• [Exercise aim]: Word for word, print each line of the listing below; pictures stay out.

• [Data for this task]:

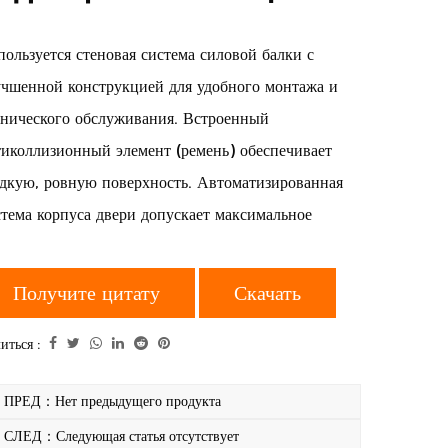
ользуется стеновая система силовой балки с
учшенной конструкцией для удобного монтажа и
хнического обслуживания. Встроенный
тиколлизионный элемент (ремень) обеспечивает
адкую, ровную поверхность. Автоматизированная
стема корпуса двери допускает максимальное
топление до 15 мм, что повышает уровень
рметичности. Конструкция корпуса двери при
Получите цитату
Скачать
крытом состоянии обеспечивает внутреннее
рытие на 10 мм, эффективно изолируя внутреннюю
иться :
внешнюю воздушную циркуляцию. Уникальная
ПРЕД：Нет предыдущего продукта
руктура направляющей позволяет полностью
СЛЕД：Следующая статья отсутствует
скрыть корпус двери, достигая вершины силовой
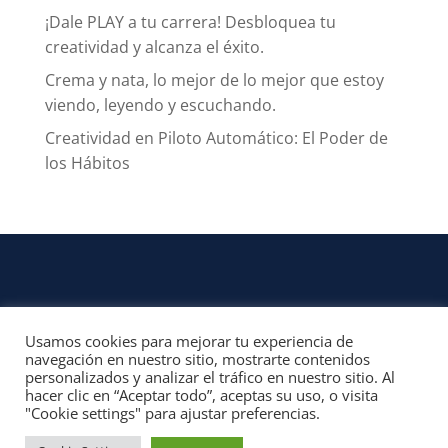
¡Dale PLAY a tu carrera! Desbloquea tu
creatividad y alcanza el éxito.
Crema y nata, lo mejor de lo mejor que estoy
viendo, leyendo y escuchando.
Creatividad en Piloto Automático: El Poder de
los Hábitos
Usamos cookies para mejorar tu experiencia de
CONTACTO
navegación en nuestro sitio, mostrarte contenidos
personalizados y analizar el tráfico en nuestro sitio. Al
© 2022, Unofficial Media, LLC – Reservados todos los derechos | All rights
hacer clic en “Aceptar todo”, aceptas su uso, o visita
reserved
"Cookie settings" para ajustar preferencias.
Aviso Legal y Términos de Uso del Sitio
|
Aviso Programas Afiliados,
Contenido Patrocinado y Enlaces Externos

• [Expected answer]:
ользуется стеновая система силовой балки с
учшенной конструкцией для удобного монтажа и
хнического обслуживания. Встроенный
тиколлизионный элемент (ремень) обеспечивает
адкую, ровную поверхность. Автоматизированная
стема корпуса двери допускает максимальное
топление до 15 мм, что повышает уровень
рметичности. Конструкция корпуса двери при
Получите цитату
Скачать
крытом состоянии обеспечивает внутреннее
рытие на 10 мм, эффективно изолируя внутреннюю
иться :
внешнюю воздушную циркуляцию. Уникальная
ПРЕД：Нет предыдущего продукта
руктура направляющей позволяет полностью
СЛЕД：Следующая статья отсутствует
скрыть корпус двери, достигая вершины силовой
¡Dale PLAY a tu carrera! Desbloquea tu
creatividad y alcanza el éxito.
Crema y nata, lo mejor de lo mejor que estoy
viendo, leyendo y escuchando.
Creatividad en Piloto Automático: El Poder de
los Hábitos
Usamos cookies para mejorar tu experiencia de
CONTACTO
navegación en nuestro sitio, mostrarte contenidos
personalizados y analizar el tráfico en nuestro sitio. Al
© 2022, Unofficial Media, LLC – Reservados todos los derechos | All rights
hacer clic en “Aceptar todo”, aceptas su uso, o visita
reserved
"Cookie settings" para ajustar preferencias.
Aviso Legal y Términos de Uso del Sitio
|
Aviso Programas Afiliados,
Contenido Patrocinado y Enlaces Externos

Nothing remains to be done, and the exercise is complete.